Hama, SANA- A team from Directorate-General for Antiquities and Museums (DGAM) has finished the restoration of a mosaic panels discovered during the Syrian Arab Army’s sweeping operations in the area surrounding Uqerbat town in the eastern countryside of Hama after Daesh (ISIS) was evicted from the area.
Speaking to SANA, Head of Antiquities and Museums Department in Hama Abdul-Qader Farzat said that in order to preserve its artistic and archaeological value, a team of technical experts and archeologists cleaned the panel and moved it to the warehouses of Hama National Museum where the necessary rehabilitation and restoration work was carried out for it to be exhibited later in an appropriate place.
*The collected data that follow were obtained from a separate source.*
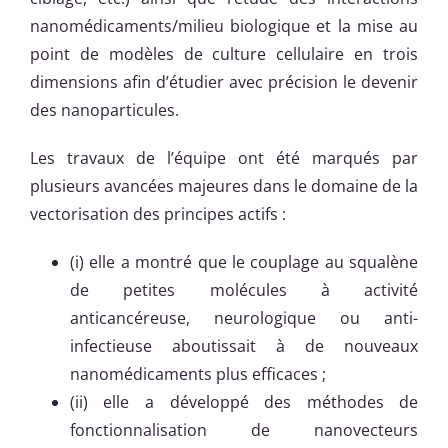
nanomédicaments/milieu biologique et la mise au
point de modèles de culture cellulaire en trois
dimensions afin d’étudier avec précision le devenir
des nanoparticules.
Les travaux de l’équipe ont été marqués par
plusieurs avancées majeures dans le domaine de la
vectorisation des principes actifs :
(i) elle a montré que le couplage au squalène
de petites molécules à activité
anticancéreuse, neurologique ou anti-
infectieuse aboutissait à de nouveaux
nanomédicaments plus efficaces ;
(ii) elle a développé des méthodes de
fonctionnalisation de nanovecteurs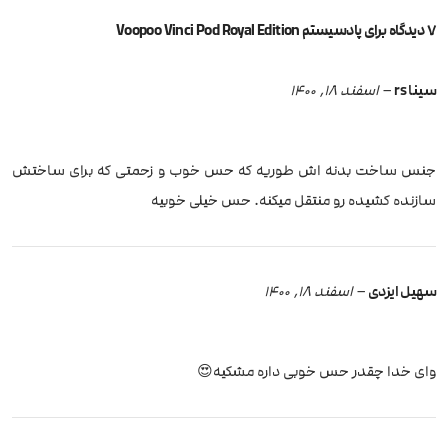
7 دیدگاه برای
پادسیستم Voopoo Vinci Pod Royal Edition
سینا rs
–
اسفند 18, 1400
جنس ساخت بدنه اش طوریه که حس خوب و زحمتی که برای ساختش
سازنده کشیده رو منتقل میکنه. حس خیلی خوبیه
سهیل ایزدی
–
اسفند 18, 1400
وای خدا چقدر حس خوبی داره مشکیه😍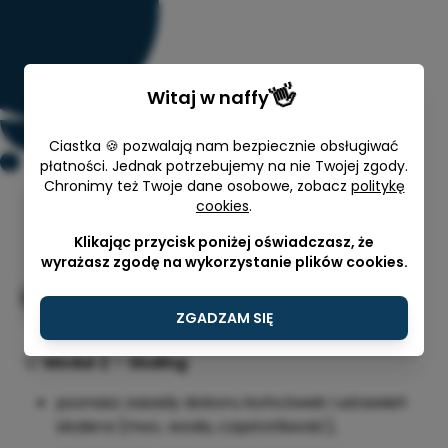
👋
Witaj w
naffy
Ciastka 🍪 pozwalają nam bezpiecznie obsługiwać
płatności. Jednak potrzebujemy na nie Twojej zgody.
Chronimy też Twoje dane osobowe, zobacz
politykę
cookies
.
System skutecznej higienizacji -
Moduł 2 - Mistrzowski skaling
Klikając przycisk poniżej oświadczasz, że
wyrażasz zgodę na wykorzystanie plików cookies.
Danuta Rozmarynowska
250,00 zł
ZGADZAM SIĘ
🦷
Moduł 2 – Skaling
poznasz zasady doboru końcówek i ustawień
skalera (moc, woda, częstotliwość),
He added that the 450 square-meter panel which is a church floor dating back to the fifth century AD consists of three Byzantine-era mosaics; the first of which is rectangular, 8 meters long and 7 meters wide, decorated with plant motifs of heart-shaped tree pallets and interspersed with drawings of several species of birds, such as peacocks, halves, pigeons, ducks and parrots, with a written text in the center composed of 6 lines in Greek.
There is also a symmetrical scene of several birds surrounding the peacock and a drawing of a standing animal believed to be a deer under a tree that may be a pine tree or a cedar.
The second panel is believed to be an extension of the first, containing geometric drawings, in the center of which is a rectangle within which Greek writings are inscribed confirming that it dates back to the fifth century AD.
The third painting, which is the most profound, also includes drawings of animals and plants that are not entirely clear.
These panels confirm that the archaeological site was a religious center at that time, according to Farzat.
Last September, the Syrian Arab Army reestablished control over Uqerbat town after the elimination of the last terrorist gatherings in it.